Exercise details
Your answer should be the lines of the data below that contain "Однако".

Records

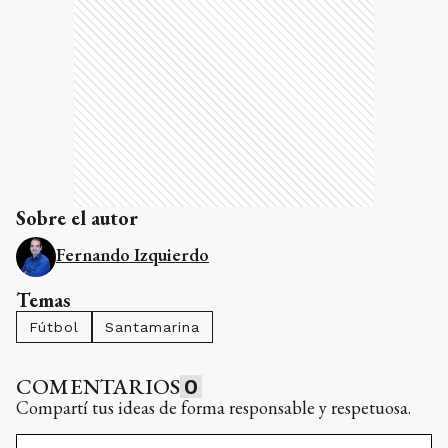
Sobre el autor
Fernando Izquierdo
Temas
Fútbol
Santamarina
COMENTARIOS
0
Compartí tus ideas de forma responsable y respetuosa.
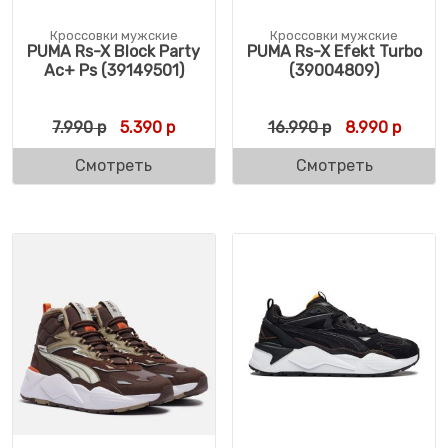
Кроссовки мужские
Кроссовки мужские
PUMA Rs-X Block Party
PUMA Rs-X Efekt Turbo
Ac+ Ps (39149501)
(39004809)
Первоначальная цена составляла 7.990 р.
Текущая цена: 5.390 р.
Первоначальн
Текущ
7.990
р
5.390
р
16.990
р
8.990
р
Смотреть
Смотреть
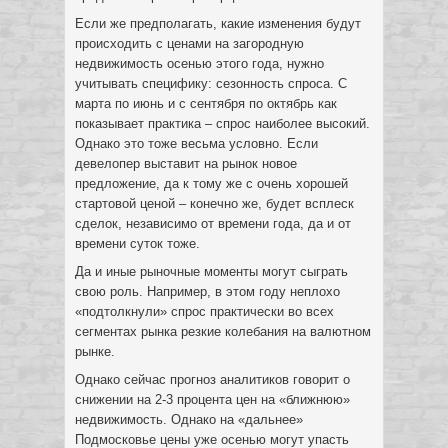
Если же предполагать, какие изменения будут
происходить с ценами на загородную
недвижимость осенью этого года, нужно
учитывать специфику: сезонность спроса. С
марта по июнь и с сентября по октябрь как
показывает практика – спрос наиболее высокий.
Однако это тоже весьма условно. Если
девелопер выставит на рынок новое
предложение, да к тому же с очень хорошей
стартовой ценой – конечно же, будет всплеск
сделок, независимо от времени года, да и от
времени суток тоже.
Да и иные рыночные моменты могут сыграть
свою роль. Например, в этом году неплохо
«подтолкнули» спрос практически во всех
сегментах рынка резкие колебания на валютном
рынке.
Однако сейчас прогноз аналитиков говорит о
снижении на 2-3 процента цен на «ближнюю»
недвижимость. Однако на «дальнее»
Подмосковье цены уже осенью могут упасть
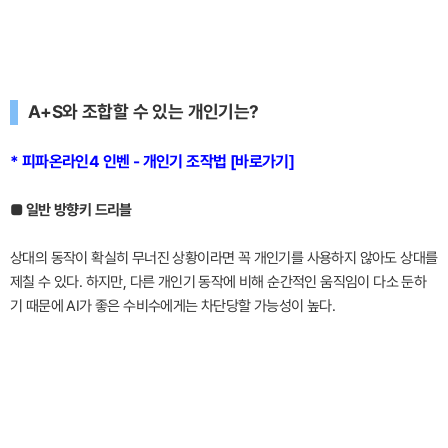
A+S와 조합할 수 있는 개인기는?
* 피파온라인4 인벤 - 개인기 조작법 [바로가기]
■ 일반 방향키 드리블
상대의 동작이 확실히 무너진 상황이라면 꼭 개인기를 사용하지 않아도 상대를
제칠 수 있다. 하지만, 다른 개인기 동작에 비해 순간적인 움직임이 다소 둔하
기 때문에 AI가 좋은 수비수에게는 차단당할 가능성이 높다.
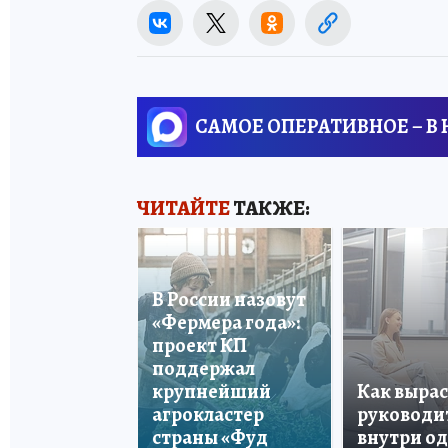
САМОЕ ОПЕРАТИВНОЕ – В
ЧИТАЙТЕ
ТАКЖЕ:
В России назовут
«Фермера года»:
проект КП
поддержал
крупнейший
Как вырас
агрокластер
руководи
страны «Фуд
внутри о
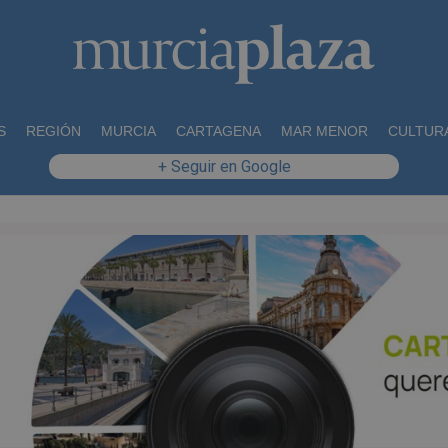
S
REGIÓN
MURCIA
CARTAGENA
MAR MENOR
CULTUR
+ Seguir en Google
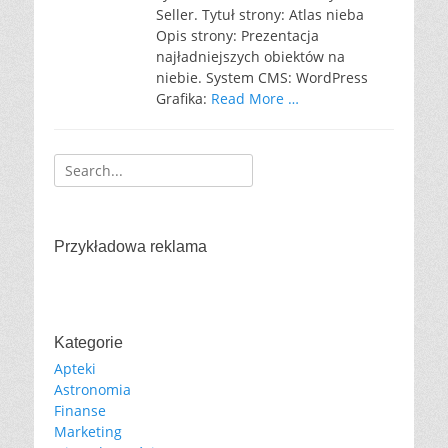
Seller. Tytuł strony: Atlas nieba
Opis strony: Prezentacja
najładniejszych obiektów na
niebie. System CMS: WordPress
Grafika:
Read More …
Search
for:
Przykładowa reklama
Kategorie
Apteki
Astronomia
Finanse
Marketing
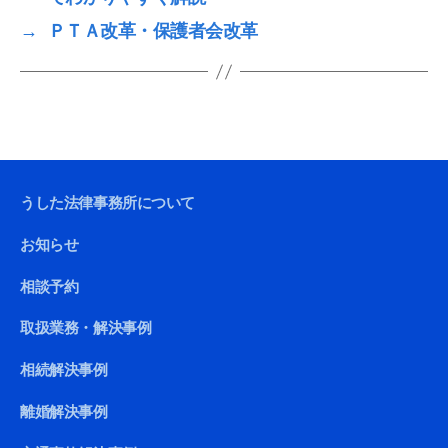
→
ＰＴＡ改革・保護者会改革
うした法律事務所について
お知らせ
相談予約
取扱業務・解決事例
相続解決事例
離婚解決事例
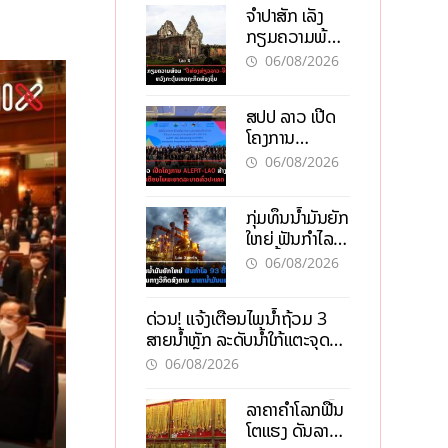
ຈຳປາສັກ ເລັ່ງ
ກຽມຄວາມພ້ອມ
“ປີທ່ອງທ່ຽວ
06/08/2026
ລາວ-ຈີນ 2027”
ຫວັງກະຕຸ້ນ
ສປປ ລາວ ເປີດ
ເສດຖະກິດ
ໂຄງການ
ທ້ອງຖິ່ນ
ALERT-LAO
06/08/2026
ສ້າງຕາໜ່າງ
ເຕືອນໄພພະຍາດ
ກຸ່ມທຶນນ້ຳມັນຍັກ
ລະບາດທົ່ວ
ໃຫຍ່ ຟັນກຳໄລ
ປະເທດ
93 ຕື້ໂດລາ
06/08/2026
ທ່າມກາງວິກິດ
ສົງຄາມ ລາຄາ
ດ່ວນ! ແຈ້ງເຕືອນໄພນໍ້າຖ້ວມ 3
ນໍ້າມັນແພງ
ສາຍນໍ້າຫຼັກ ລະດັບນໍ້າໃກ້ແຕະຈຸດ
ອັນຕະລາຍ
06/08/2026
ລາຄາຄຳໂລກຟື້ນ
ໂຕແຮງ ດັນລາຄາ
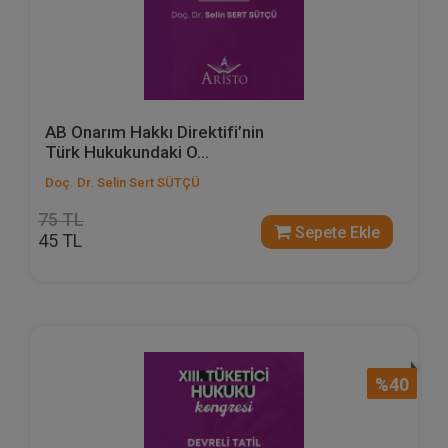
AB Onarım Hakkı Direktifi’nin
Türk Hukukundaki O...
Doç. Dr. Selin Sert SÜTÇÜ
75 TL
Sepete Ekle
45 TL
%40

Solution
Однако это тоже весьма условно. Если
Однако сейчас прогноз аналитиков говорит о
недвижимость. Однако на «дальнее»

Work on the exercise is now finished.